### TRY IT
The answer is a stretch of the material below, returned exactly: the line containing "Sell iLife (425, 1086)", the line containing "Sell Tecno (610, 1051)", and all lines between.

### SOURCE INFORMATION
##########
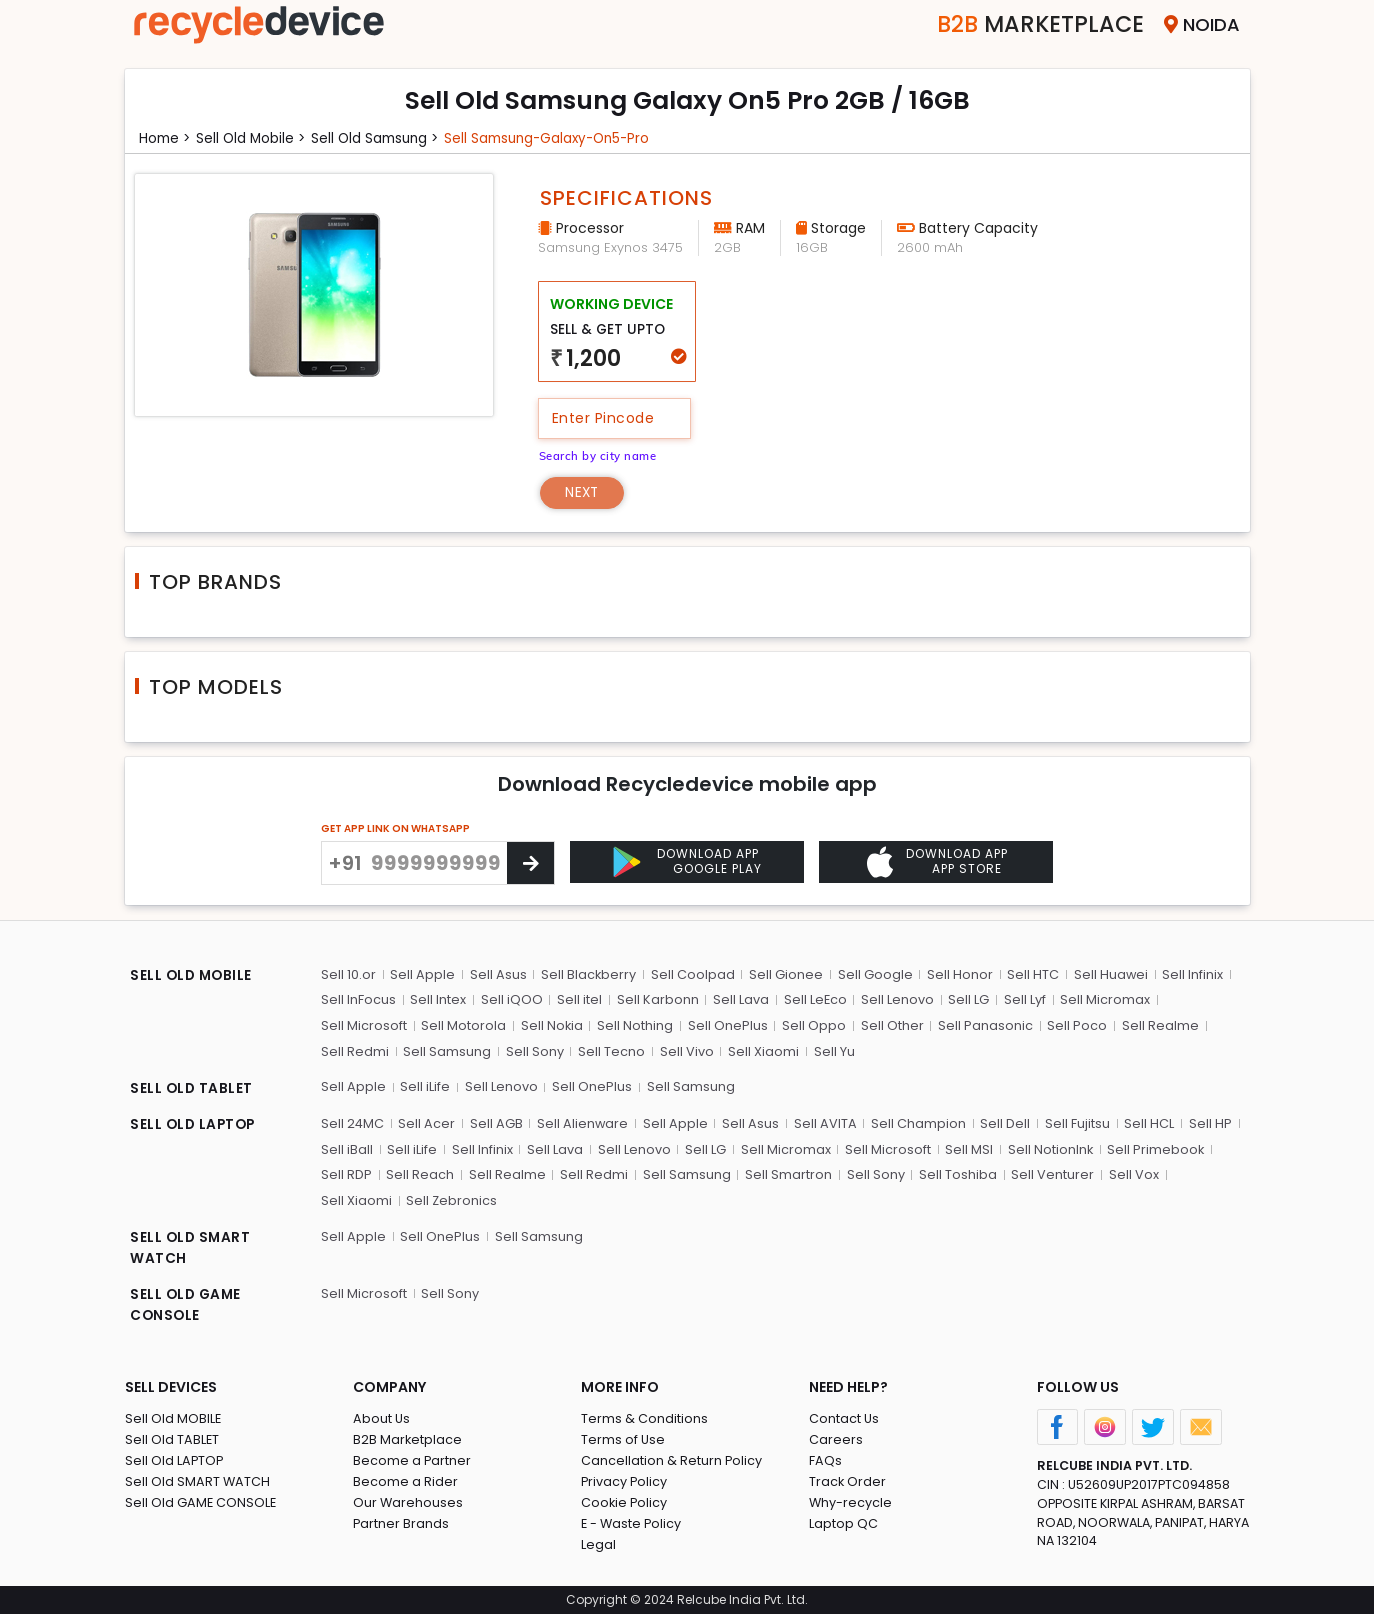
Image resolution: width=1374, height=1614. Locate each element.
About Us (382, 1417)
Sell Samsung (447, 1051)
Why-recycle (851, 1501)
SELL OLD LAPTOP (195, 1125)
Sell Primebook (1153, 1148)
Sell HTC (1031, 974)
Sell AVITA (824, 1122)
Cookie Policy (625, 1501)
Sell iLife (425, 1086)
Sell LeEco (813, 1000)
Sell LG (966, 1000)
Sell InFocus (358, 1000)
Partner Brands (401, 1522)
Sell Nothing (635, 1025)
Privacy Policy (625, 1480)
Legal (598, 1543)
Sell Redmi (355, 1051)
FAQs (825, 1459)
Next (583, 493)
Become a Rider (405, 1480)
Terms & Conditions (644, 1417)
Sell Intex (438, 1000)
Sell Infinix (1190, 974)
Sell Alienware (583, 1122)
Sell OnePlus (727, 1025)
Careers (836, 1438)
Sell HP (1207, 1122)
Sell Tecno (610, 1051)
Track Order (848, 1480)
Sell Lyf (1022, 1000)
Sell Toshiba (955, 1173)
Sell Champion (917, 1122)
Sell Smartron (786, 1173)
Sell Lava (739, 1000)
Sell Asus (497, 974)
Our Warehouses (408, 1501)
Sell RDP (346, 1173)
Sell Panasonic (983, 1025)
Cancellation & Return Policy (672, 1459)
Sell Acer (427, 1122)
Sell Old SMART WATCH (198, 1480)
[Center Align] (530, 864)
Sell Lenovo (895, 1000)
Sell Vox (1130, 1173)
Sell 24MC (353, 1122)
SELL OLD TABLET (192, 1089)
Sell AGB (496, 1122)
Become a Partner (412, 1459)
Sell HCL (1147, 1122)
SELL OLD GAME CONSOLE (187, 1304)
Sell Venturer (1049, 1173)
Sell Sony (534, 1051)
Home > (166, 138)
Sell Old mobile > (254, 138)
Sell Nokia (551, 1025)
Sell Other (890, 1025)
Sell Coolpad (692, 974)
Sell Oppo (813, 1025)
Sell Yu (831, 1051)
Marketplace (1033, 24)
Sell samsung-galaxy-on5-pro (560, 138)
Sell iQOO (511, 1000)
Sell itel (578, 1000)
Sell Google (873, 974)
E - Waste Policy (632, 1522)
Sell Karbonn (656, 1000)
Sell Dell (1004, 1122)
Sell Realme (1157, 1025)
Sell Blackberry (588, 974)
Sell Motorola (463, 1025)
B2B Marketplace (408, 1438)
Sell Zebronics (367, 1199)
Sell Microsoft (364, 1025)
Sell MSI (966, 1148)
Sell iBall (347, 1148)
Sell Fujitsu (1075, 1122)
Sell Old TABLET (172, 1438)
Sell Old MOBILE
##########
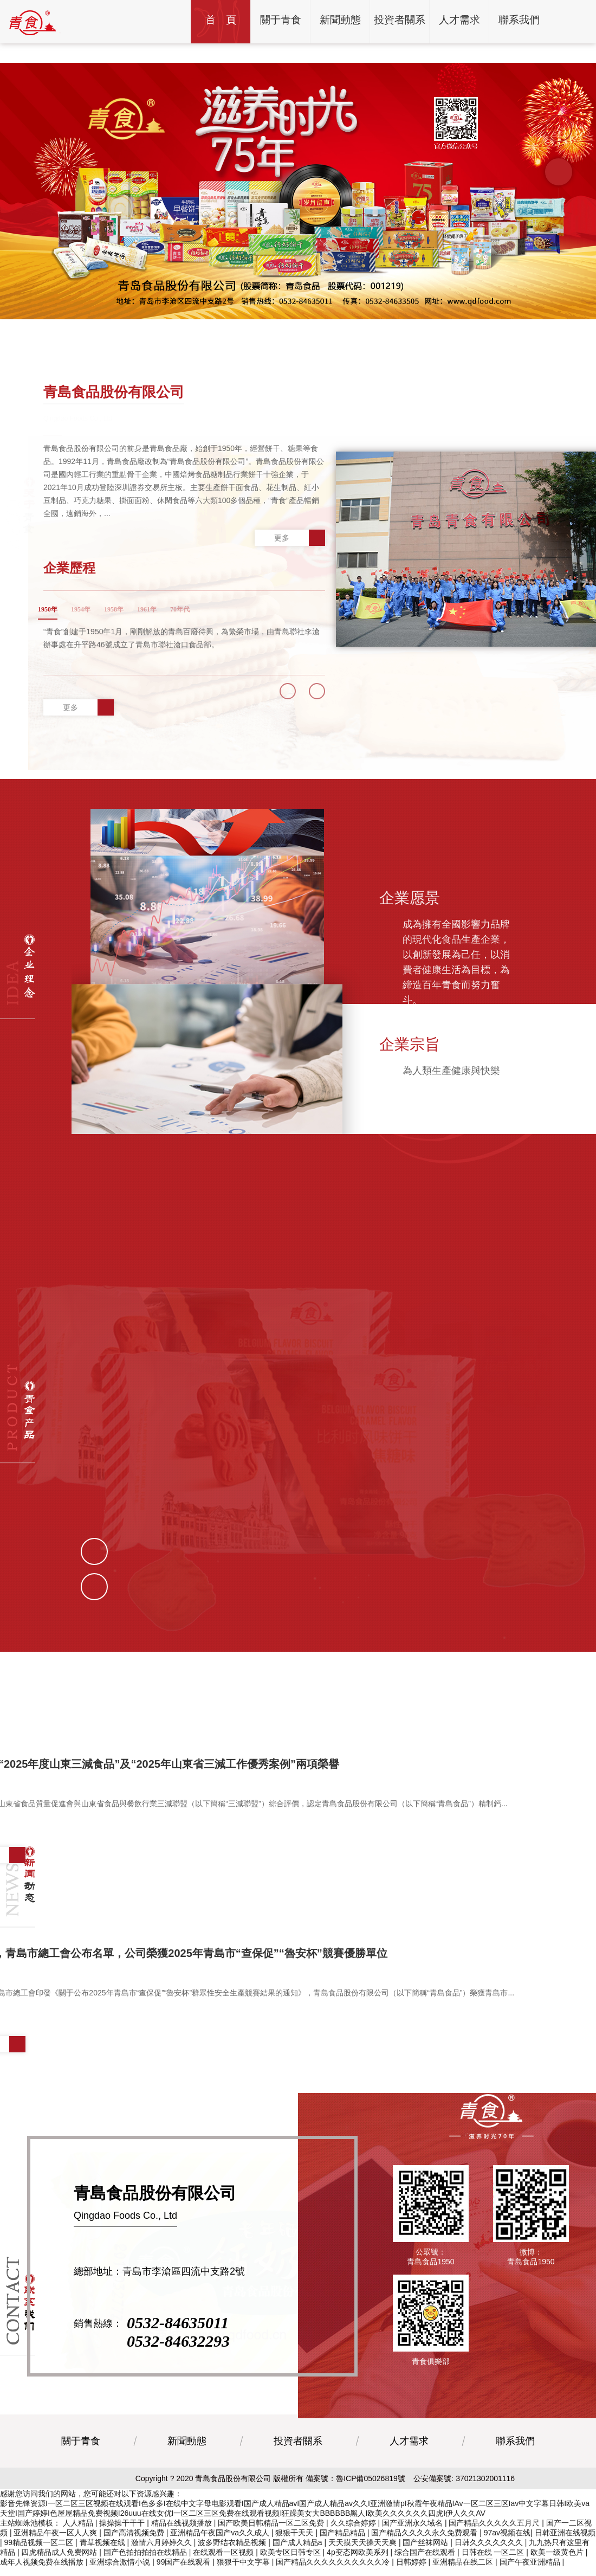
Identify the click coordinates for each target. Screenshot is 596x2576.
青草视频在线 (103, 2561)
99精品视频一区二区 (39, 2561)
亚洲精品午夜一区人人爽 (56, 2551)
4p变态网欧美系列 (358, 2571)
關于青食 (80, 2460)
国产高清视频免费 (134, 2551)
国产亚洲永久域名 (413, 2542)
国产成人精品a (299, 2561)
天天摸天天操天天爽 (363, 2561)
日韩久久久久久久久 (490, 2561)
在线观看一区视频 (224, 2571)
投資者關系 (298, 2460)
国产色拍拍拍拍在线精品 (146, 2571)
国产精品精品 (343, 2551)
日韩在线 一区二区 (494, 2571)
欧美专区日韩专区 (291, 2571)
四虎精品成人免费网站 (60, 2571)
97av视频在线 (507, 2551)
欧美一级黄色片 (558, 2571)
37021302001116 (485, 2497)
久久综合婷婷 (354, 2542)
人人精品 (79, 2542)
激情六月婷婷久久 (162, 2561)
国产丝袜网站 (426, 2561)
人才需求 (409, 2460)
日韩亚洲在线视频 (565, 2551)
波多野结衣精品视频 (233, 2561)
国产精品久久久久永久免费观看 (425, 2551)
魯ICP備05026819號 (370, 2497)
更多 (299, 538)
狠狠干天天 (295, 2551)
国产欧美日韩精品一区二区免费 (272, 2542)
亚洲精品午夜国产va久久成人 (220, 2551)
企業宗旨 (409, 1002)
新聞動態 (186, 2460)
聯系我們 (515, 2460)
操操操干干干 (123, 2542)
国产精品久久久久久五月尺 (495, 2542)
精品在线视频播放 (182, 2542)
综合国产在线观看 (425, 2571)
##########
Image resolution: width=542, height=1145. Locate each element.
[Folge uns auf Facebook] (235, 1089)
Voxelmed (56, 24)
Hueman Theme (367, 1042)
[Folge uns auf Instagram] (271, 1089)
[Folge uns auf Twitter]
##########
### YOUR RESPONSE
Sell iLife (425, 1086)
Sell LeEco (813, 1000)
Sell LG (966, 1000)
Sell InFocus (358, 1000)
Partner Brands (401, 1522)
Sell Nothing (635, 1025)
Privacy Policy (625, 1480)
Legal (598, 1543)
Sell Redmi (355, 1051)
FAQs (825, 1459)
Next (583, 493)
Become a Rider (405, 1480)
Terms & Conditions (644, 1417)
Sell Intex (438, 1000)
Sell Infinix (1190, 974)
Sell Alienware (583, 1122)
Sell OnePlus (727, 1025)
Careers (836, 1438)
Sell HP (1207, 1122)
Sell Tecno (610, 1051)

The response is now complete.